◆ Your task:
This calls for a word-for-word copy of all the data, with each picture removed.

BEGIN Source material

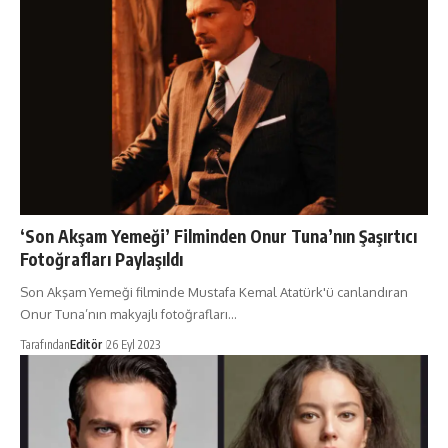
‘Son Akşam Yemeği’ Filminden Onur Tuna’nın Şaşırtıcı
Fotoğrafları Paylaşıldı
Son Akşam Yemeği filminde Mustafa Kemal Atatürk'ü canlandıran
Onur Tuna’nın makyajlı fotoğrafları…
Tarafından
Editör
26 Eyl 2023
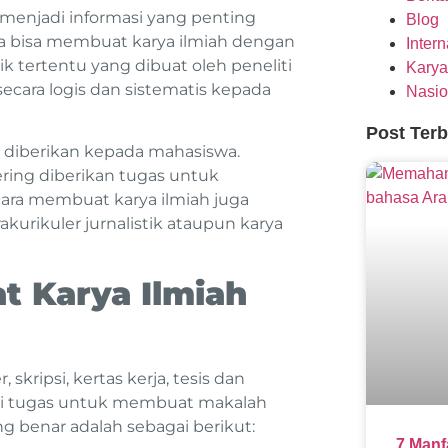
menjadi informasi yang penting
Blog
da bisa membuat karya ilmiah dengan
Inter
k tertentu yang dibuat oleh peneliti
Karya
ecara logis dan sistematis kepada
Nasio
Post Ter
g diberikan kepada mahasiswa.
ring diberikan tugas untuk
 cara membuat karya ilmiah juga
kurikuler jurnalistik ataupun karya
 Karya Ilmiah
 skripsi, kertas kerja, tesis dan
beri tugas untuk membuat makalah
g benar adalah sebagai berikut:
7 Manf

END Source material

◆ Reply to the exercise:
‘Son Akşam Yemeği’ Filminden Onur Tuna’nın Şaşırtıcı
Fotoğrafları Paylaşıldı
Son Akşam Yemeği filminde Mustafa Kemal Atatürk'ü canlandıran
Onur Tuna’nın makyajlı fotoğrafları…
Tarafından
Editör
26 Eyl 2023
menjadi informasi yang penting
Blog
da bisa membuat karya ilmiah dengan
Inter
k tertentu yang dibuat oleh peneliti
Karya
ecara logis dan sistematis kepada
Nasio
Post Ter
g diberikan kepada mahasiswa.
ring diberikan tugas untuk
 cara membuat karya ilmiah juga
kurikuler jurnalistik ataupun karya
 Karya Ilmiah
 skripsi, kertas kerja, tesis dan
beri tugas untuk membuat makalah
g benar adalah sebagai berikut:
7 Manf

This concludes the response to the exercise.